PD Dr. med. Gudrun Goßrau, Vizepräsidentin der Deutschen Migräne- und Kopfschmerzgesellschaft, Fachärztin für Neurologie und spezielle Schmerztherapie am Universitätsklinikum Dresden, erörtert in einer DMKG-Pressekonferenz die wesentlichen Punkte der Trigeminusneuralgie-Leitlinie.
Die Lebenszeitprävalenz liegt zwischen 0,16 und 0,7 %. Auf Deutschland bezogen sind das nach konservativer Berechnung über 160.000 Patienten. Es handelt sich im Wesentlichen um ein mittleres Erkrankungsalter von 53 bis 57 Jahren, meistens findet das Erstauftreten ab dem 50. Lebensjahr statt. Es ist zu erwarten, dass sich mit dem demografischen Wandel das Aufkommen der Erkrankung und die Inanspruchnahme von Ärzten weiter verändert. Frauen sind mit 60 % deutlich öfter als Männer betroffen. Ganz selten sind jüngere Patienten betroffen, oft mit einer genetischen Komponente. In diesen Fällen muss genau untersucht werden, ob eine sekundäre Form, also eine andere Grunderkrankung, vorliegt.

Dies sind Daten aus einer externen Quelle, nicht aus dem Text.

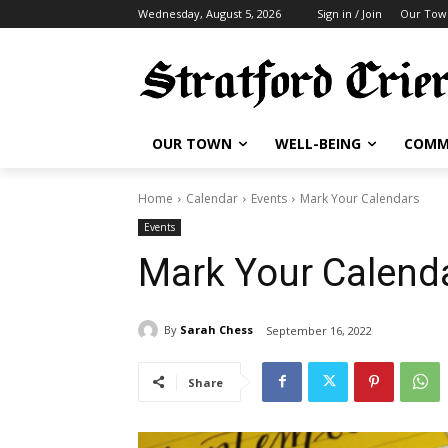
Wednesday, August 5, 2026
Sign in / Join
Our Tow
OUR TOWN
WELL-BEING
COMM
Home
Calendar
Events
Mark Your Calendars
Events
Mark Your Calend
By
Sarah Chess
September 16, 2022
Share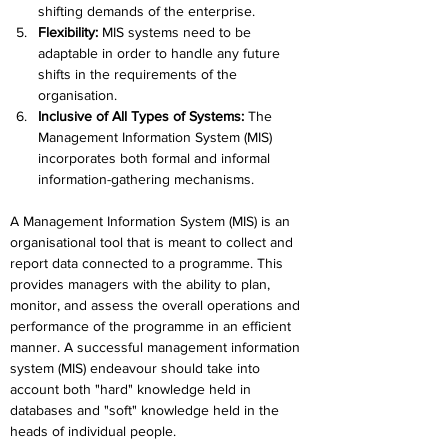
shifting demands of the enterprise.
Flexibility: 
MIS systems need to be 
adaptable in order to handle any future 
shifts in the requirements of the 
organisation.
Inclusive of All Types of Systems:
 The 
Management Information System (MIS) 
incorporates both formal and informal 
information-gathering mechanisms.
A Management Information System (MIS) is an 
organisational tool that is meant to collect and 
report data connected to a programme. This 
provides managers with the ability to plan, 
monitor, and assess the overall operations and 
performance of the programme in an efficient 
manner. A successful management information 
system (MIS) endeavour should take into 
account both "hard" knowledge held in 
databases and "soft" knowledge held in the 
heads of individual people.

Neue Erkenntnisse der Pathophysiologie haben zu einer neuen Klassifizierung geführt. Zu unterscheiden sind:
Klassische Trigeminusneuralgie mit Nachweis einer neurovaskulären Kompression mit morphologischen Veränderungen der Wurzel des Trigeminus Nervs.
Sekundäre Trigeminusneuralgie mit nachgewiesener Grunderkrankung, die die Neuralgie verursachen kann, beispielsweise Multiple Sklerose oder raumfordernde Läsionen. Das betrifft bis zu 15 % der Patienten.
Idiopathische Trigeminusneuralgie - hier sind keine Auffälligkeiten in elektrophysiologischen Tests oder im MRT zu finden.
Abzugrenzen sind Trigeminusneuropathien, die im klinischen Verlauf anders ausfallen. Sie zeigen vor allem einen Dauerkopfschmerz und keinen attackenförmigen Schmerz - häufig posttraumatisch oder nach Herpes Zoster.
Allerdings kann die Diagnosestellung erschwert sein, da die Trigeminusneuralgie nicht immer nur mit den paroxysmalen Gesichtsschmerz-Attacken beginnt, sondern bei einem Teil der Patienten am Beginn und auch im Verlauf mit zusätzlichen Dauerschmerzen im Gesichtsbereich einhergeht.
Entscheidend ist hier, wie der Schweregrad eines festgestellten Gefäß-Nervenkontakts ausgeprägt ist.
Zu den Kernstücken der neuen Leitlinie gehört ein klinisches Flussdiagramm, in dem sich Behandler orientieren können, was bei einem Verdacht auf Trigeminusneuralgie zu geschehen hat. Wichtig ist, die Behandlung schnell zu starten - in erster Linie medikamentös. Eine ausführliche neurologische Untersuchung ist unabdingbar. Für die richtige Klassifikation ist eine Bildgebung erforderlich. Auch das Vorgehen bei therapierefraktären Patienten wird erörtert. Hier sollte eine weitere, auch bildgebende Diagnostik, sowie gegebenenfalls eine neurochirurgische Vorstellung erfolgen.
Im Flussdiagramm sind die medikamentösen Therapien übersichtlich aufgeführt. Studiendaten zeigen, dass Carbamazepin und Oxcarbazepin die erste Wahl der Therapie sind. Carbamazepin ist zugelassen, während Oxcarbazepin nur off label einsetzbar ist. Wenn die erste Wahl wegen Nebenwirkungen oder Interaktionen mit anderen Medikamenten nicht möglich ist, ist auf die zweite Wahl zu wechseln. Hier ist in einer großen Palette von Medikamenten lediglich Phenytoin für die Trigeminusneuralgie zugelassen. Auch bei Therapiemöglichkeiten der 3. Wahl ist das Thema off label use vorherrschend. Patienten, die nach mehreren Therapieversuchen weiter therapierefraktär sind, sollten für eine neurochirurgische Vorstellung offen sein. Das ist vor allem eine Option, wenn ein Gefäß-Nervenkontakt nachgewiesen ist.
Eine Reihe von interventionellen Therapien steht zur Verfügung - wie mikrovaskuläre Dekompression, perkutane Verfahren oder Radiochirurgie.